**WHAT TO WORK ON:** What is needed is an exact copy of every entry below.

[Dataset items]
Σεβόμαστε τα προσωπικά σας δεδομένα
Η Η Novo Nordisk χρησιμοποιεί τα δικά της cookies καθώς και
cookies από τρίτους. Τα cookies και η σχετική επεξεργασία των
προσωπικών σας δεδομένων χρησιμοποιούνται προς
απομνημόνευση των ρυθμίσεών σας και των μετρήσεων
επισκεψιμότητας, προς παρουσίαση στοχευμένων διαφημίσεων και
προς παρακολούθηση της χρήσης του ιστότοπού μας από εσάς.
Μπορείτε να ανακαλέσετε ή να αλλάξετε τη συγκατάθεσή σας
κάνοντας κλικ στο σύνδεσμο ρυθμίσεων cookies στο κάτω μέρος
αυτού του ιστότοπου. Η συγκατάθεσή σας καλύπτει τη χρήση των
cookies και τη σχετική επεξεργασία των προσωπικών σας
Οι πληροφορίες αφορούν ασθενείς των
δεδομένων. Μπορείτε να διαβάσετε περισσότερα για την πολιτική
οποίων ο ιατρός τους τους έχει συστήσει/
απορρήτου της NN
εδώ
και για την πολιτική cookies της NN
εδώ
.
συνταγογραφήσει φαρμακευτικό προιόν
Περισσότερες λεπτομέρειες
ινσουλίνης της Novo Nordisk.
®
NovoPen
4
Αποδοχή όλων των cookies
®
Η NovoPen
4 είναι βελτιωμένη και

**EXPECTED ANSWER:**
Σεβόμαστε τα προσωπικά σας δεδομένα
Η Η Novo Nordisk χρησιμοποιεί τα δικά της cookies καθώς και
cookies από τρίτους. Τα cookies και η σχετική επεξεργασία των
προσωπικών σας δεδομένων χρησιμοποιούνται προς
απομνημόνευση των ρυθμίσεών σας και των μετρήσεων
επισκεψιμότητας, προς παρουσίαση στοχευμένων διαφημίσεων και
προς παρακολούθηση της χρήσης του ιστότοπού μας από εσάς.
Μπορείτε να ανακαλέσετε ή να αλλάξετε τη συγκατάθεσή σας
κάνοντας κλικ στο σύνδεσμο ρυθμίσεων cookies στο κάτω μέρος
αυτού του ιστότοπου. Η συγκατάθεσή σας καλύπτει τη χρήση των
cookies και τη σχετική επεξεργασία των προσωπικών σας
Οι πληροφορίες αφορούν ασθενείς των
δεδομένων. Μπορείτε να διαβάσετε περισσότερα για την πολιτική
οποίων ο ιατρός τους τους έχει συστήσει/
απορρήτου της NN
εδώ
και για την πολιτική cookies της NN
εδώ
.
συνταγογραφήσει φαρμακευτικό προιόν
Περισσότερες λεπτομέρειες
ινσουλίνης της Novo Nordisk.
®
NovoPen
4
Αποδοχή όλων των cookies
®
Η NovoPen
4 είναι βελτιωμένη και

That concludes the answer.